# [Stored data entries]
----------

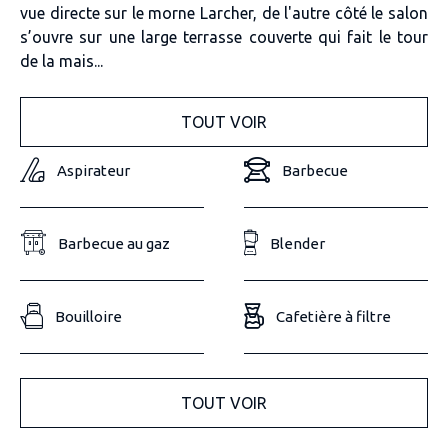
vue directe sur le morne Larcher, de l'autre côté le salon
s’ouvre sur une large terrasse couverte qui fait le tour
de la mais...
TOUT VOIR
Aspirateur
Barbecue
Barbecue au gaz
Blender
Bouilloire
Cafetière à filtre
TOUT VOIR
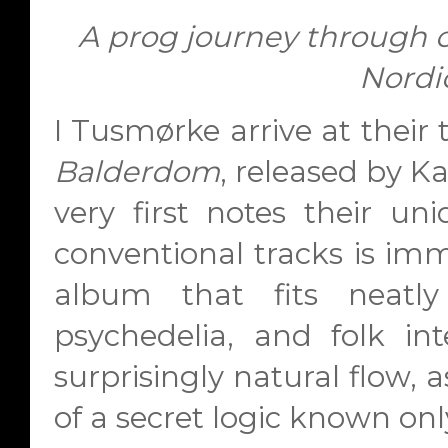
A prog journey through 
Nordic
I
Tusmørke
arrive at their
Balderdom
, released by
Ka
very first notes their u
conventional tracks is imme
album that fits neatly
psychedelia, and folk int
surprisingly natural flow, a
of a secret logic known on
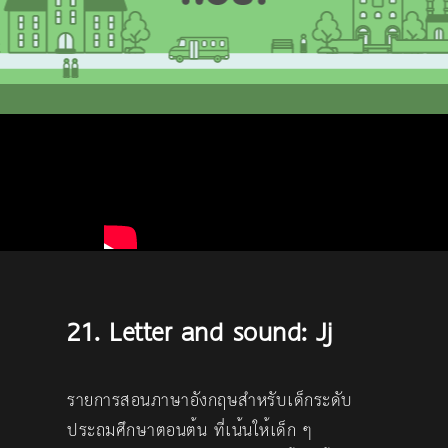
21. Letter and sound: Jj
รายการสอนภาษาอังกฤษสำหรับเด็กระดับ
ประถมศึกษาตอนต้น ที่เน้นให้เด็ก ๆ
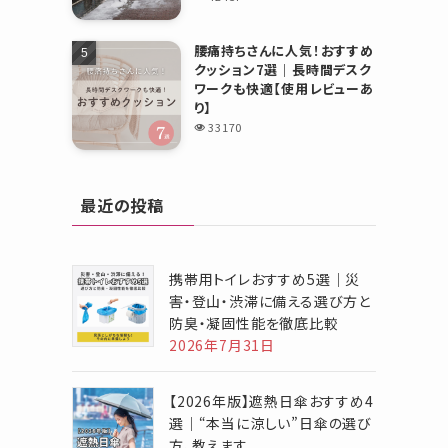
腰痛持ちさんに人気！おすすめ
クッション7選｜長時間デスク
ワークも快適【使用レビューあ
り】
33170
最近の投稿
携帯用トイレおすすめ5選｜災
害・登山・渋滞に備える選び方と
防臭・凝固性能を徹底比較
2026年7月31日
【2026年版】遮熱日傘おすすめ4
選｜“本当に涼しい”日傘の選び
方、教えます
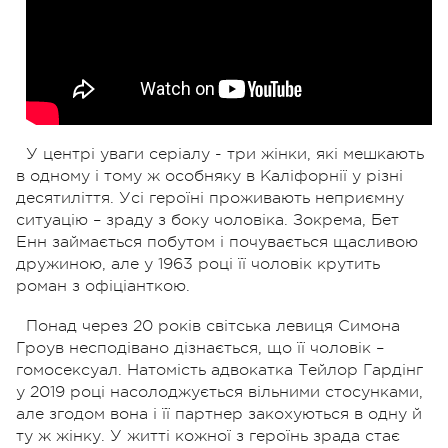
У центрі уваги серіалу - три жінки, які мешкають
в одному і тому ж особняку в Каліфорнії у різні
десятиліття. Усі героїні проживають неприємну
ситуацію – зраду з боку чоловіка. Зокрема, Бет
Енн займається побутом і почувається щасливою
дружиною, але у 1963 році її чоловік крутить
роман з офіціанткою.
Понад через 20 років світська левиця Симона
Гроув несподівано дізнається, що її чоловік –
гомосексуал. Натомість адвокатка Тейлор Гардінг
у 2019 році насолоджується вільними стосунками,
але згодом вона і її партнер закохуються в одну й
ту ж жінку. У житті кожної з героїнь зрада стає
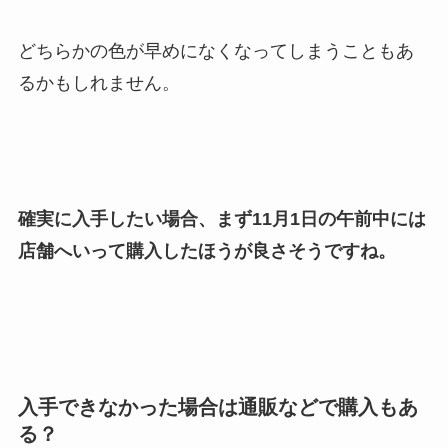
どちらかの色が早めになくなってしまうこともあ
るかもしれません。
確実に入手したい場合、まず11月1日の午前中には
店舗へいって購入したほうが良さそうですね。
入手できなかった場合は通販などで購入もあ
る？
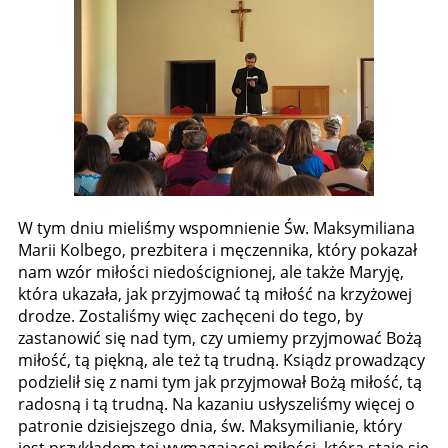
W tym dniu mieliśmy wspomnienie Św. Maksymiliana
Marii Kolbego, prezbitera i męczennika, który pokazał
nam wzór miłości niedoścignionej, ale także Maryję,
która ukazała, jak przyjmować tą miłość na krzyżowej
drodze. Zostaliśmy więc zachęceni do tego, by
zastanowić się nad tym, czy umiemy przyjmować Bożą
miłość, tą piękną, ale też tą trudną. Ksiądz prowadzący
podzielił się z nami tym jak przyjmował Bożą miłość, tą
radosną i tą trudną. Na kazaniu usłyszeliśmy więcej o
patronie dzisiejszego dnia, św. Maksymilianie, który
jest przykładem tej wymagającej miłości, która staje się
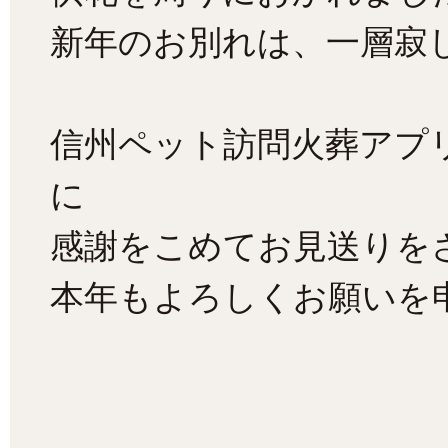
新年のお別れは、一層寂
信州ペット訪問火葬アプ
に
感謝をこめてお見送りを
本年もよろしくお願いを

----------

# [Work order]
What is wanted is an exact copy of the lines above from the one containing "very first notes their u" through the one containing "Понад через 20 років світська левиця Симона", with no pictures in it.

# [Expected answer]
very first notes their u
conventional tracks is imme
album that fits neatly
psychedelia, and folk int
surprisingly natural flow, a
of a secret logic known on
21. Letter and sound: Jj
รายการสอนภาษาอังกฤษสำหรับเด็กระดับ
ประถมศึกษาตอนต้น ที่เน้นให้เด็ก ๆ
腰痛持ちさんに人気！おすすめ
クッション7選｜長時間デスク
ワークも快適【使用レビューあ
り】
33170
最近の投稿
携帯用トイレおすすめ5選｜災
害・登山・渋滞に備える選び方と
防臭・凝固性能を徹底比較
2026年7月31日
【2026年版】遮熱日傘おすすめ4
選｜“本当に涼しい”日傘の選び
方、教えます
У центрі уваги серіалу - три жінки, які мешкають
в одному і тому ж особняку в Каліфорнії у різні
десятиліття. Усі героїні проживають неприємну
ситуацію – зраду з боку чоловіка. Зокрема, Бет
Енн займається побутом і почувається щасливою
дружиною, але у 1963 році її чоловік крутить
роман з офіціанткою.
Понад через 20 років світська левиця Симона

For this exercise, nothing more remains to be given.